I reluctantly decided I would have to throw them out. There were so many of them, and my priority was rescuing my thousands of family photos before they stuck irretrievably together. I read a few of the letters and they were fairly mundane, though written with clear affection for the recipient. I felt guilty. They had been kept perfectly for 110 years, and I was the one who trashed them.

However, I found a poignant little poem in Carrie’s spidery copperplate. Here it is:

You I will remember

And in this heart of mine

A cherished spot remains for you

Untill (sic) the end of time.

 

Remember I

When this you spy

And think of me that is very shy.

 

Remember me

When this you see

And think of me that thinks of thee.

 

Remember Carrie

Where ‘ere you tarry.

And think of me

That will never marry.

 

The last stanza was enclosed in brackets. What do you think? I don’t mean Carrie’s gifts as a poet, which are slight, but the heart of it. I think Carrie was in love with William. I have at least saved her poem, which must have cost this shy woman a great deal to share with her adored cousin.

That much of Carrie I am keeping, safe for now.

IMG_1736

Carrie’s Poem

Getting back to my current book, I am firm on the title of “Fire in the Ocean.” It is set in Hawai‘i, which was built—and is still being built—by fire in the ocean: volcanoes. It also touches on the Great Pacific Garbage Patch, where billions of tons of particulate plastic are swirling around out there like peas and carrots in alphabet soup. Hawai‘i is smack dab in the middle of it. The slow dissolution of chemicals from the plastics is another form of “fire in the ocean,” poisoning sea life. And, of course, Pele, the goddess of volcanic fire, is a featured character in the book. Those of you who followed my blog from Hawai‘i know why I couldn’t leave Pele out of the story.

I am back on the job writing. El Niño is paying another visit, but we have pumps going and sandbags. All my rescued photos are safe and dry now and my oil paintings are drying out in the bathtub. Good time to write!

DSC_2647

“The Burden” This is one of my oil paintings, now residing in my bathtub. It won a first prize somewhere obscure.
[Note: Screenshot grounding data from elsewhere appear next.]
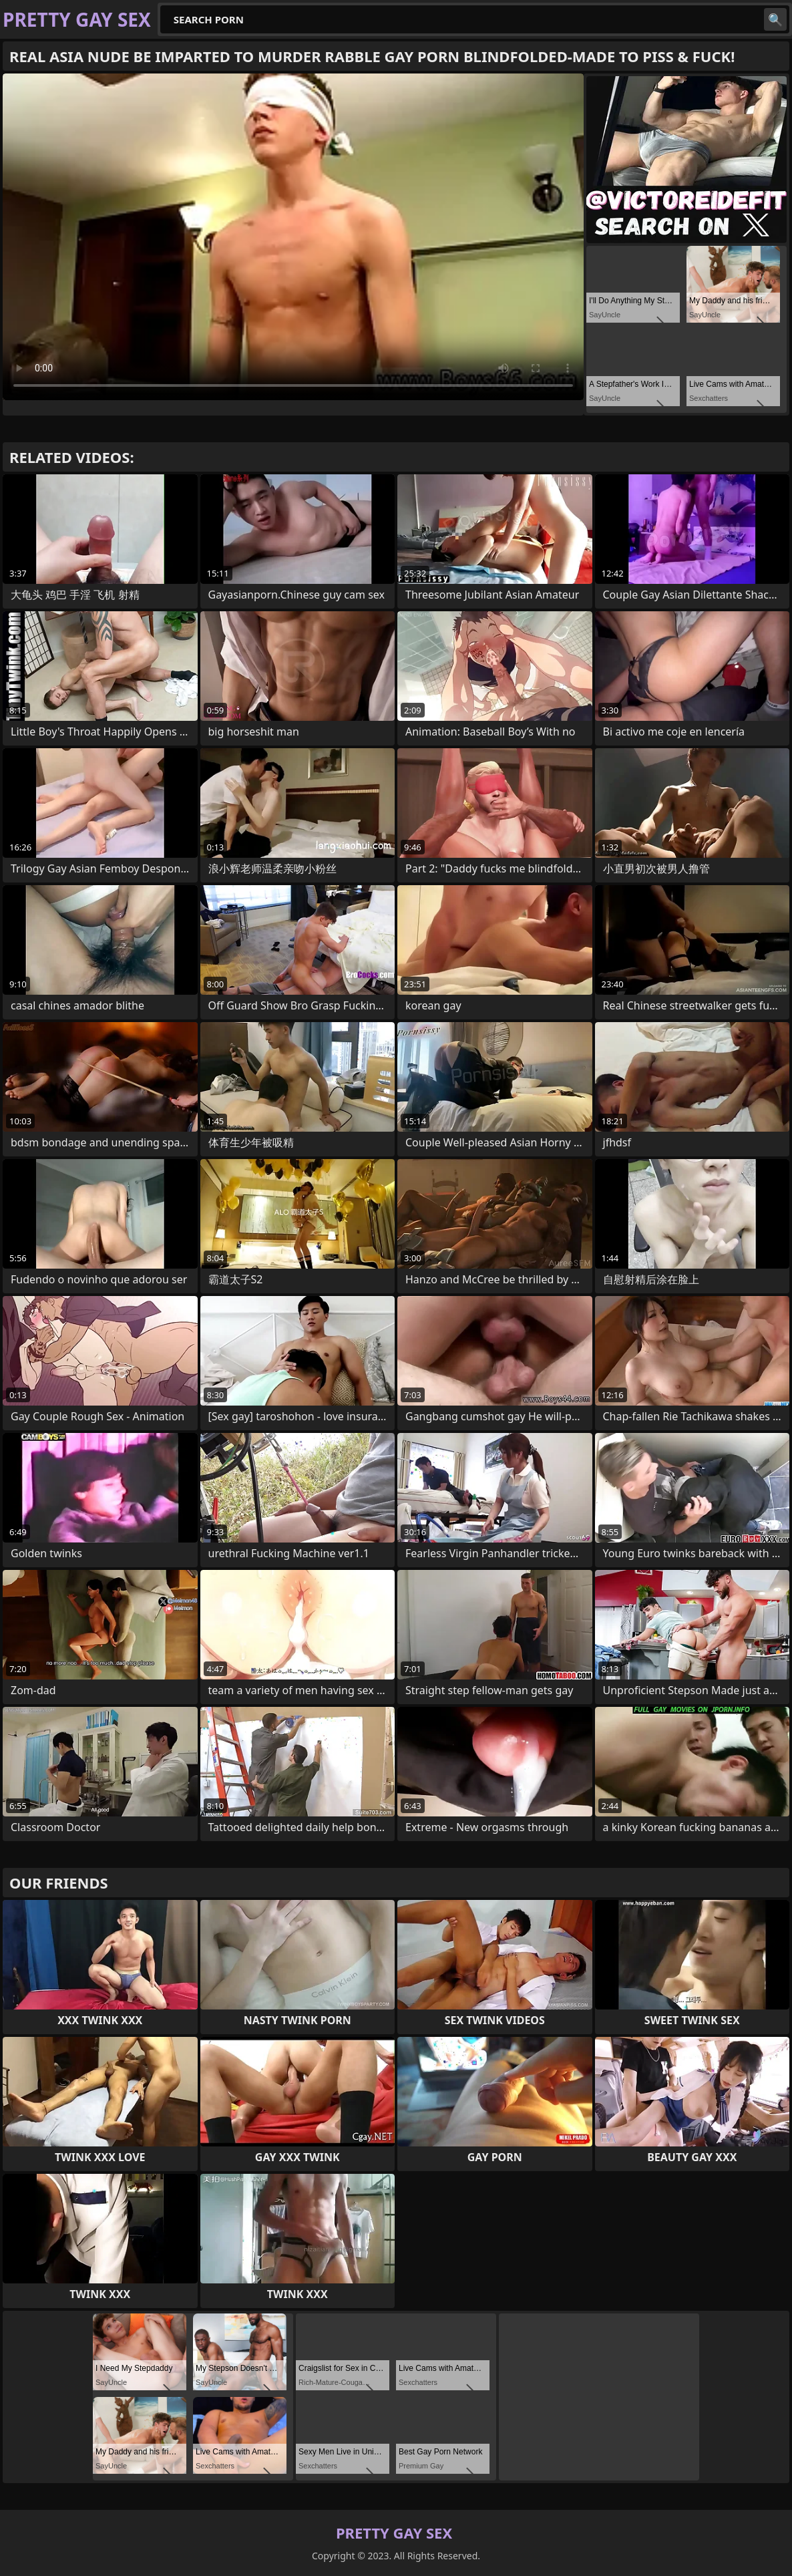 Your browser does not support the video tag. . (293, 236) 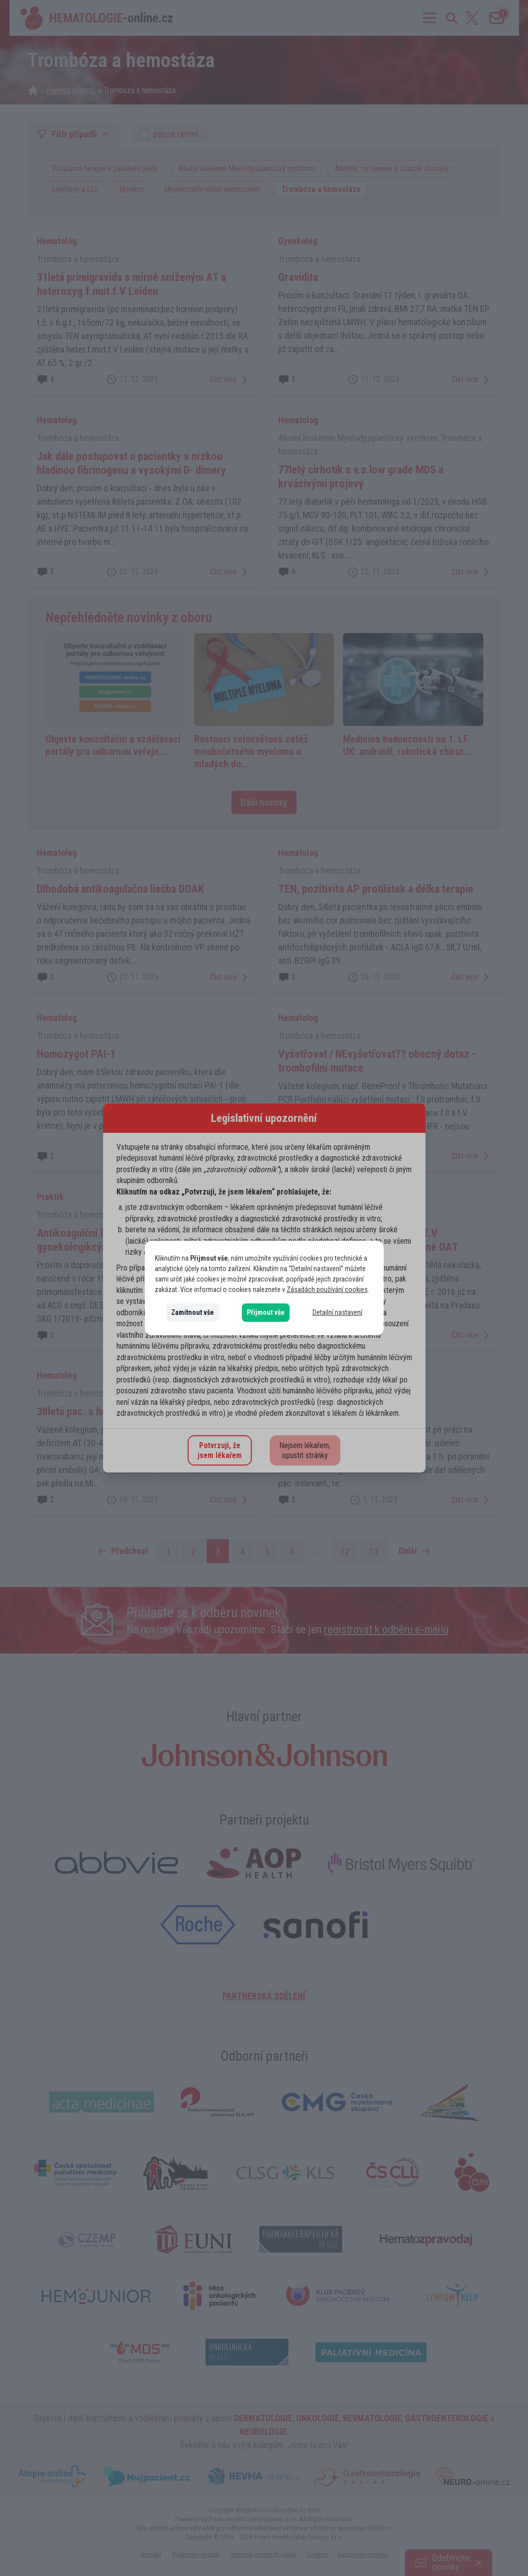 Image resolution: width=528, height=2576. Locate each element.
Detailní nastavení (337, 1312)
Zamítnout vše (192, 1312)
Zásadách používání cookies (327, 1289)
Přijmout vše (266, 1312) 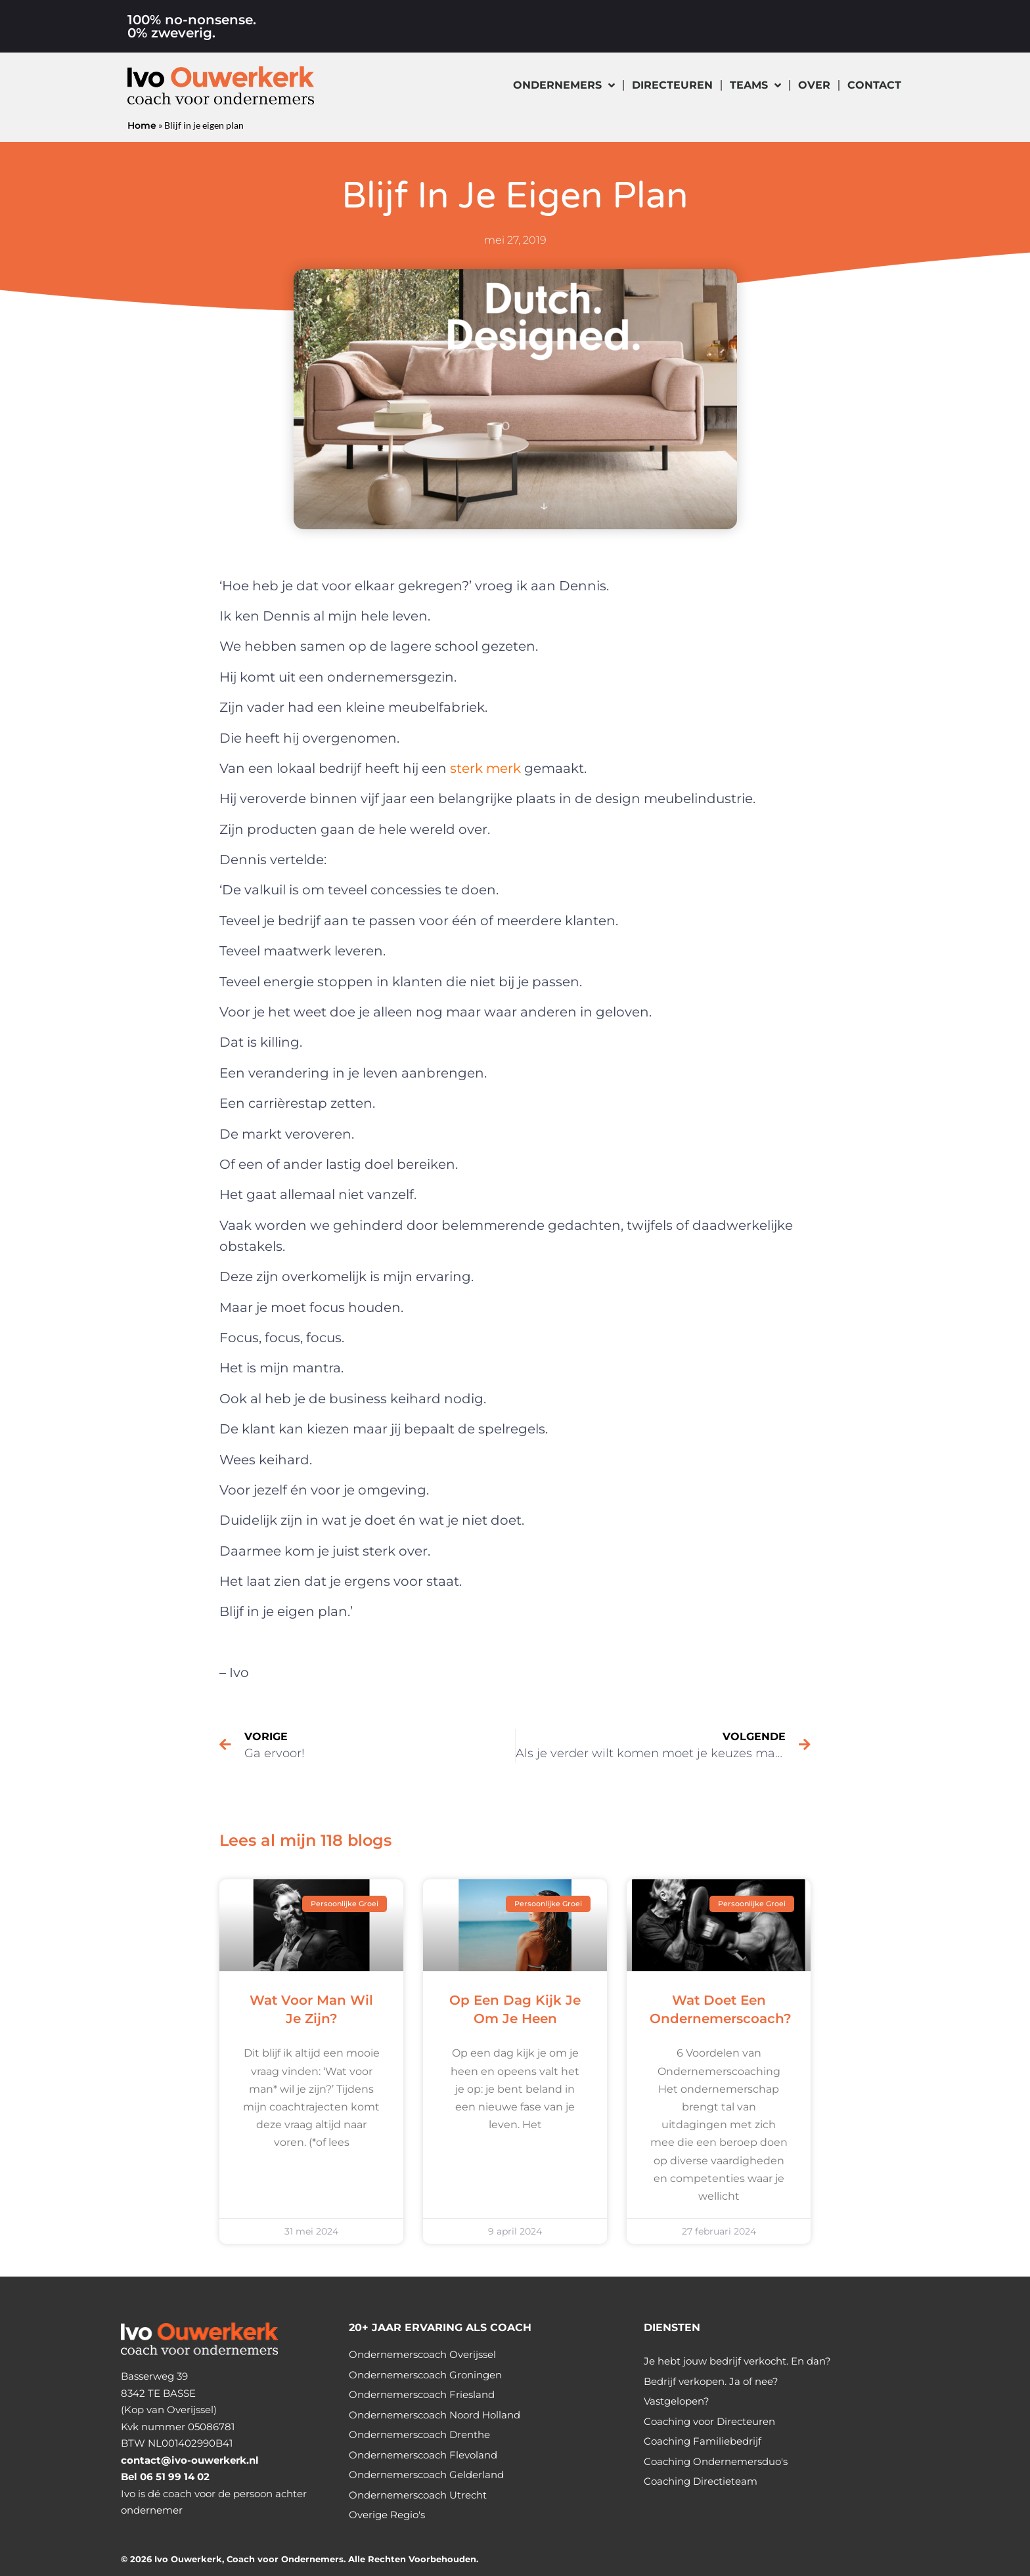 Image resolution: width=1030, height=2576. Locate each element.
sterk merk (485, 768)
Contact (874, 85)
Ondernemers (564, 85)
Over (814, 85)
4 thoughts on “The Vengeance of El Niño

  1. First of all let me say that if when you refer to your oil paintings you mean ones you painted rather than ones you just own, then you’re a stunning artist!
    I agree that Carrie loved William and I guess that William was either affianced or married, hence her never marrying. Such a shame that so much has been damaged and had to be destroyed.
    I’m just glad that you’re OK.
    xxx Massive Hugs xxx

    Like

    • Thanks for your sympathy, Lord D. But stuff is just stuff, and I saved most of what I really cared about. Yes, the painting shown in the blog was painted by me, and thank you for your kind words!

      Like

  2. I’m excited about your new venture forth and will certainly be reading it when it comes out. Oh, my genealogical heart cries for those letters! Out there is a someone who is in your ‘lineage’ who would take and cherish them even tho ‘mundane’. I have my great grandmother’s letters to her sons which she wrote while stuck in the upstairs bedroom because she was riddled with rheumatoid arthritis and there was no one who could bring her up and down. Her husband was too frail. Rather mundane as she rails on and on about the evils of society and especially Roman Catholics and the Pope and, oh, the Irish immigrants who are going to ruin the U.S.! But she’s mine and I’m hers and that’s that! (Wink). If you haven’t tossed them, let me find someone who will love them. There are all kinds of archives for the written word and they will last when the digital age can’t find the old software to read the stuff we’re putting in the cloud.

    Liked by 1 person

    • Dina, it broke my heart, but the letters are gone. I had to make a choice between my family photos and saving Carrie’s letters. Believe me, there’s lots more letters from other people to slog through. Sometimes you have to let go.